New Faculty
Johanna Mangahas-Kutluhan Tamarkin Assistant Professor of Mathematics Credit: Mike Cohea/Brown University

Johanna Mangahas-Kutluhan
Tamarkin Assistant Professor of Mathematics

By Richard C. Lewis  |  September 1, 2010  |  Email to a friend

Johanna Mangahas-Kutluhan has a secret: She loves poetry.

As an undergraduate at the University of California–Berkeley, Mangahas-Kutluhan was part of a “cartel,” as she called it, that would get together to read and write poetry. She even started a poetry journal that, at its height, was distributed nationwide.

Now the Tamarkin Assistant Professor of Mathematics tries to keep her passion for poetry in check.

“If at any moment I’m writing poetry, I’m like ‘Why aren’t you doing your job?’” she said with a laugh.

The 33-year-old Mangahas-Kutluhan should be busy enough to keep herself from composing sonnets. She will teach two undergraduate classes this fall, calculus and linear algebra, as well as pursue her research interests in geometric topology, in particular mapping class groups.

Mangahas-Kutluhan said she’s always been interested in math, but it took her a while to choose it as her vocation.

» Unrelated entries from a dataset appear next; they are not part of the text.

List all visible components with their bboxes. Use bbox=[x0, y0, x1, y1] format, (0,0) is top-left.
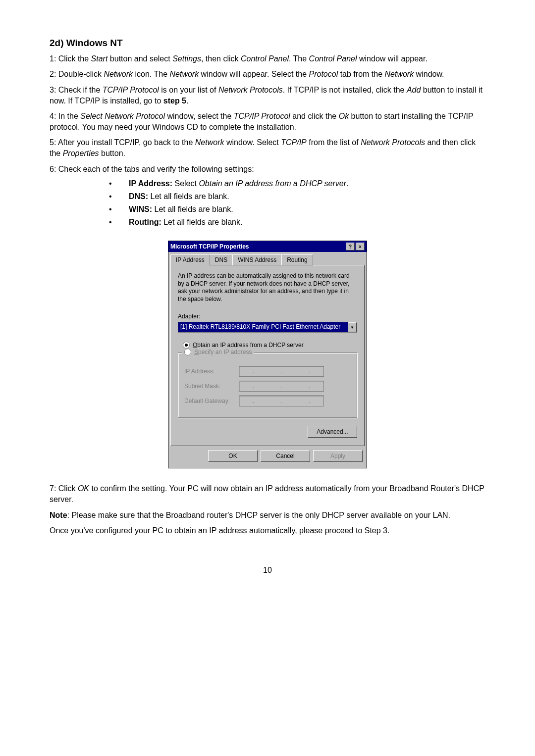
bullet-ip-address: IP Address: Select Obtain an IP address … bbox=[109, 179, 485, 188]
ip-address-input: ... bbox=[239, 366, 324, 377]
tab-ip-address[interactable]: IP Address bbox=[170, 254, 210, 265]
step-6: 6: Check each of the tabs and verify the… bbox=[50, 164, 485, 175]
apply-button[interactable]: Apply bbox=[313, 450, 363, 462]
default-gateway-label: Default Gateway: bbox=[184, 398, 239, 404]
titlebar: Microsoft TCP/IP Properties ? × bbox=[168, 241, 367, 252]
default-gateway-input: ... bbox=[239, 396, 324, 406]
dialog-title: Microsoft TCP/IP Properties bbox=[170, 243, 249, 250]
radio-specify-ip[interactable]: Specify an IP address bbox=[182, 349, 254, 355]
final-text: Once you've configured your PC to obtain… bbox=[50, 525, 485, 536]
note: Note: Please make sure that the Broadban… bbox=[50, 510, 485, 521]
tabs: IP Address DNS WINS Address Routing bbox=[170, 254, 365, 265]
help-button[interactable]: ? bbox=[346, 243, 355, 251]
ok-button[interactable]: OK bbox=[208, 450, 258, 462]
tcp-ip-properties-dialog: Microsoft TCP/IP Properties ? × IP Addre… bbox=[168, 241, 367, 468]
dialog-description: An IP address can be automatically assig… bbox=[178, 272, 357, 303]
specify-fieldset: Specify an IP address IP Address: ... Su… bbox=[178, 353, 357, 418]
close-button[interactable]: × bbox=[356, 243, 365, 251]
step-5: 5: After you install TCP/IP, go back to … bbox=[50, 137, 485, 158]
bullet-routing: Routing: Let all fields are blank. bbox=[109, 218, 485, 227]
cancel-button[interactable]: Cancel bbox=[261, 450, 310, 462]
radio-obtain-dhcp[interactable]: OObtain an IP address from a DHCP server… bbox=[183, 342, 357, 349]
adapter-dropdown[interactable]: [1] Realtek RTL8139/810X Family PCI Fast… bbox=[178, 322, 357, 333]
step-1: 1: Click the Start button and select Set… bbox=[50, 53, 485, 64]
tab-routing[interactable]: Routing bbox=[281, 254, 313, 265]
radio-icon bbox=[184, 349, 191, 355]
advanced-button[interactable]: Advanced... bbox=[308, 426, 357, 438]
subnet-mask-input: ... bbox=[239, 381, 324, 392]
page-number: 10 bbox=[50, 566, 485, 575]
radio-icon bbox=[183, 342, 190, 349]
step-3: 3: Check if the TCP/IP Protocol is on yo… bbox=[50, 85, 485, 106]
tab-wins-address[interactable]: WINS Address bbox=[232, 254, 282, 265]
step-7: 7: Click OK to confirm the setting. Your… bbox=[50, 483, 485, 504]
ip-address-label: IP Address: bbox=[184, 368, 239, 375]
radio-specify-label: Specify an IP address bbox=[194, 349, 252, 355]
tab-dns[interactable]: DNS bbox=[210, 254, 233, 265]
tab-panel: An IP address can be automatically assig… bbox=[170, 265, 365, 446]
step-4: 4: In the Select Network Protocol window… bbox=[50, 111, 485, 132]
bullet-wins: WINS: Let all fields are blank. bbox=[109, 205, 485, 214]
chevron-down-icon[interactable]: ▼ bbox=[348, 322, 357, 332]
adapter-label: Adapter: bbox=[178, 313, 357, 320]
bullet-dns: DNS: Let all fields are blank. bbox=[109, 192, 485, 201]
radio-obtain-label: OObtain an IP address from a DHCP server… bbox=[193, 342, 304, 349]
adapter-value: [1] Realtek RTL8139/810X Family PCI Fast… bbox=[178, 322, 348, 332]
step-2: 2: Double-click Network icon. The Networ… bbox=[50, 69, 485, 80]
section-heading: 2d) Windows NT bbox=[50, 38, 485, 49]
subnet-mask-label: Subnet Mask: bbox=[184, 383, 239, 390]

At Berkeley, she majored in English and math. After graduating, she and several classmates started their own poetry journal, called Loop. For five years, the group — narrowed to two co-editors — toiled after hours at an engineering firm in Oakland, soliciting manuscripts and publishing their annual journal. By the time they had printed the fifth issue of Loop, they had established a nationwide distribution network of small bookstores.

Even as she indulged her passion for words, Mangahas-Kutluhan knew she wanted to attend graduate school. She opted to study math at the University of Michigan because, “I felt this need to grow up.”

“The nice thing about math is that it’s there,” she added. “It’s like a city you can return to, and you know your way around.”

She initially thought she would focus on the intersection of applied mathematics and biology but changed her mind after listening to graduate students in pure math talk about their homework and theoretical mathematicians talk about their research.

Mangahas-Kutluhan was born in Quezon City, in the Philippines. Her family moved when she was 2 — following her father, who had left earlier — and settled in Stockton, Calif., at the head of the San Joaquin Valley.

“My parents were discovering life in America, giving it a shot,” she said.

Mangahas-Kutluhan and her husband, Cagatay, celebrated their one-year anniversary in June and are living in Providence. They look forward to seeing the sights in New England in their free time — which could help squelch the poetry temptation.

“I can’t guarantee that,” she said with a smile.